Many organisations refresh their website visuals but see little change. This article explains how weak UX quietly kills conversions, how to spot the signs, and how to improve results without a full redesign.

User interface design is having a moment. New websites look sharper than ever, with clean layouts, bold type and polished animations. Many Irish and European businesses have invested in a visual refresh as more sales, applications and project activity have moved online.

Yet a surprising number still share the same frustration. The site looks better, but results have barely moved. Enquiries have not increased and online journeys feel harder than they should.

In many cases, the issue is not the user interface at all. It is the user experience that sits underneath. Your UI looks fine.
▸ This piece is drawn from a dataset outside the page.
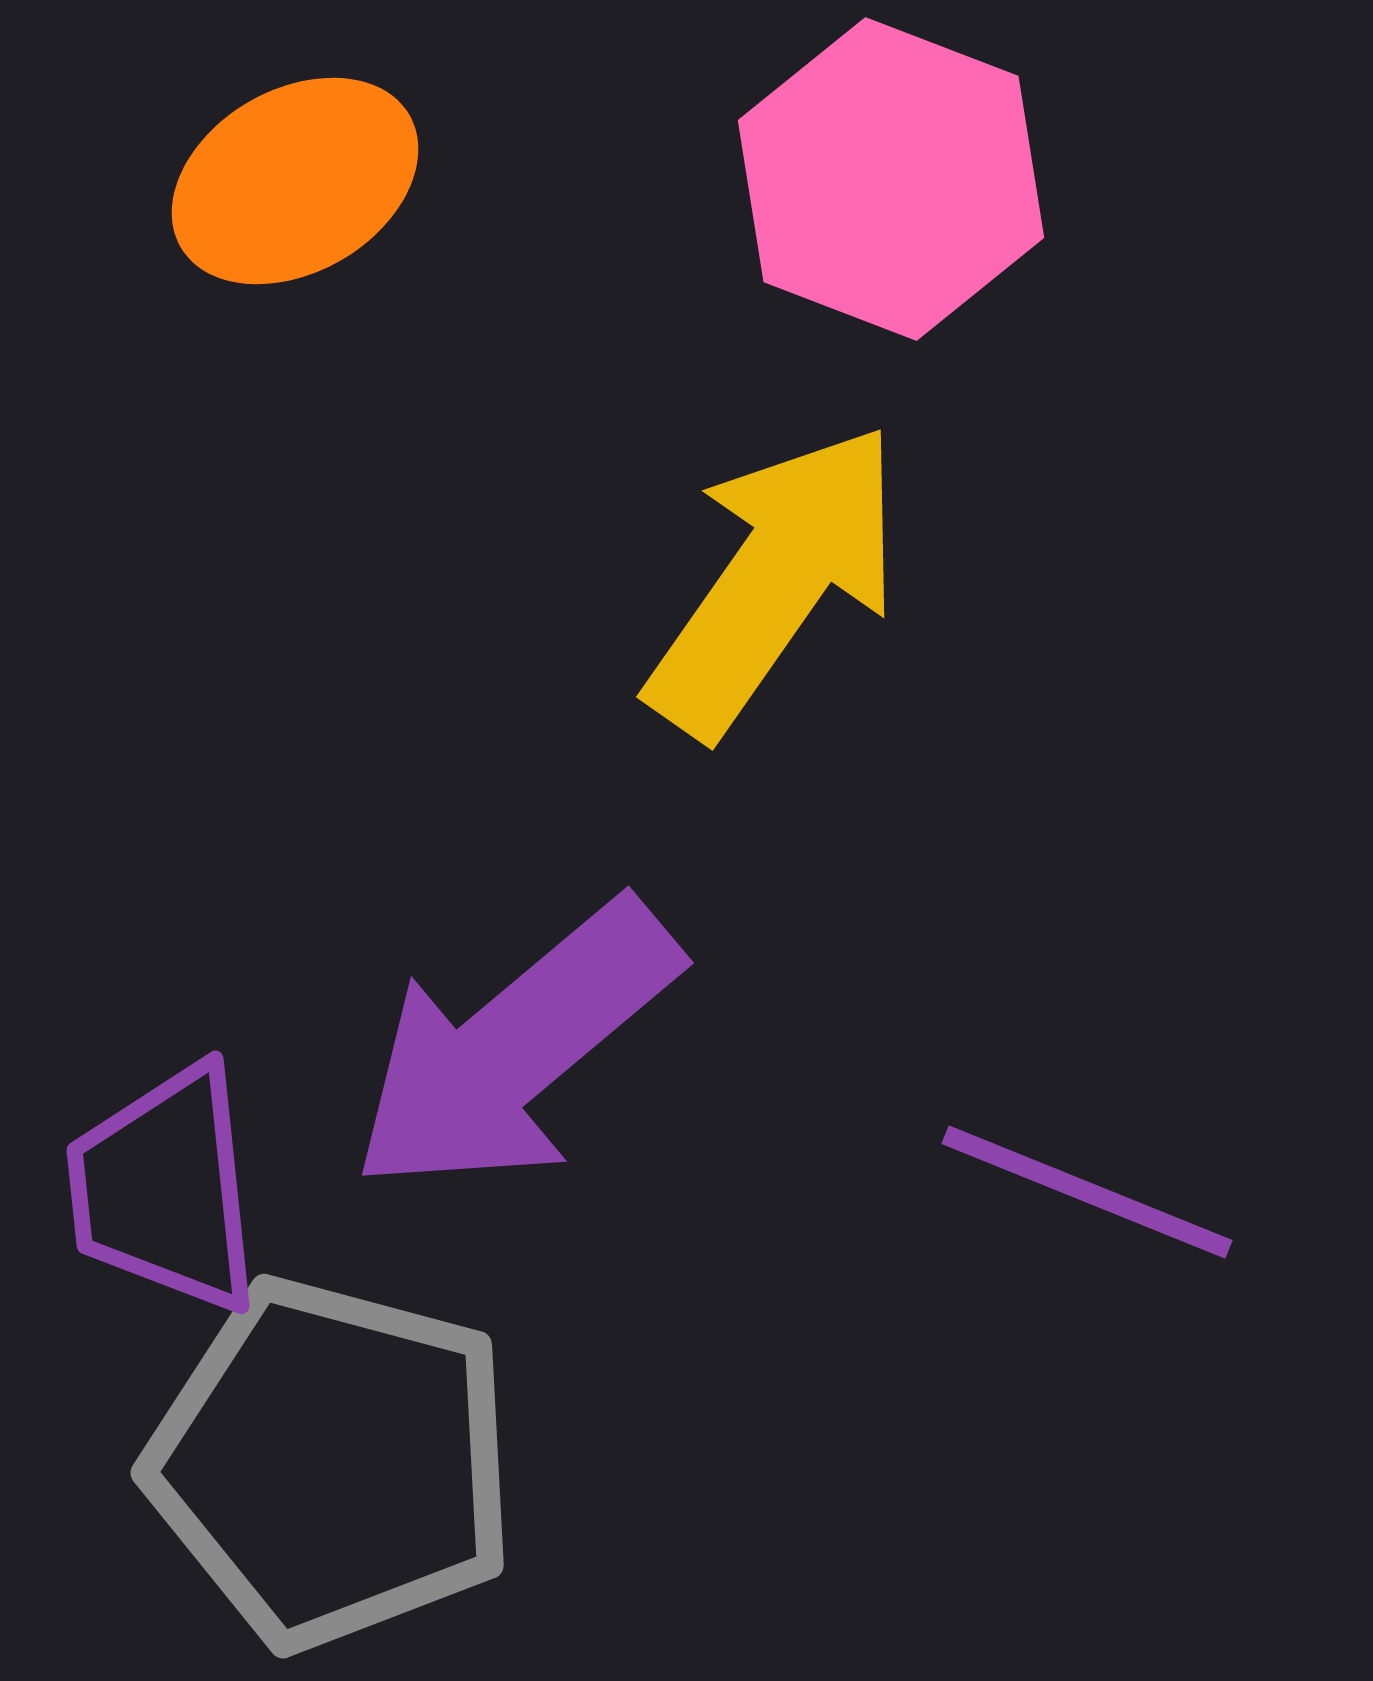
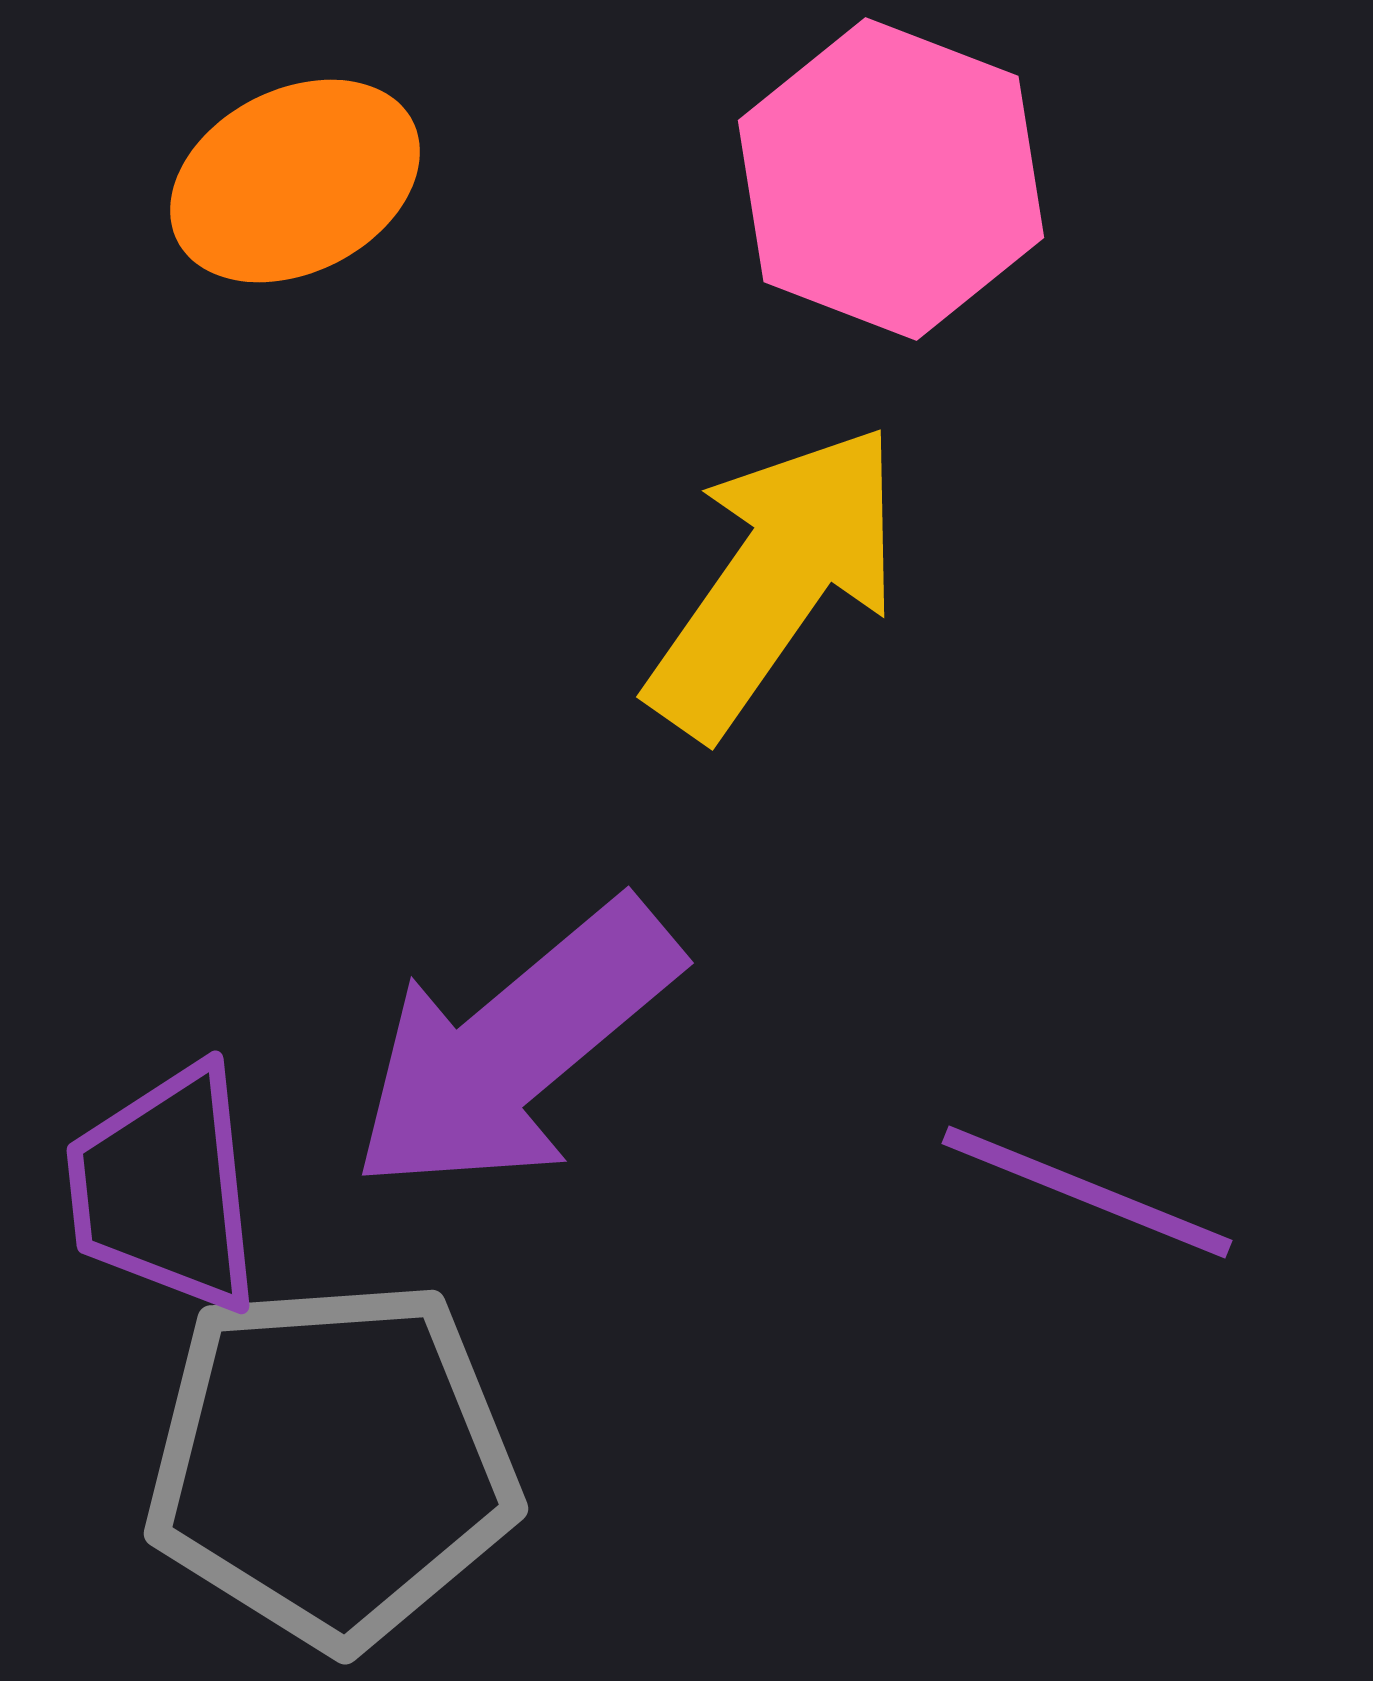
orange ellipse: rotated 3 degrees clockwise
gray pentagon: rotated 19 degrees counterclockwise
Your UX is quietly killing conversions.

This is where UX/UI design needs to move from “how it looks” to “how it works for real people”. For growing organisations and EU funded projects, that difference affects every conversation, every tender and every application that starts on your site.

The difference between UI and UX that actually matters

It is easy to blur UX and UI together. In practice, they answer different questions.

UI is what people see and tap. Colours, typography, spacing, buttons and icons all sit here. It is how your brand feels on screen.

UX is how people move, think and decide as they use your site. It includes structure, content, performance, accessibility and the small details that either help or hinder someone who is busy.

A useful way to frame it is this. UI asks “Is this clear and attractive”. UX asks “Can the right person get the right thing done with minimum effort”.

You need both. A strong visual layer without solid UX is like a glossy brochure with no contents page. It might make a good first impression, but people will struggle to find what they need.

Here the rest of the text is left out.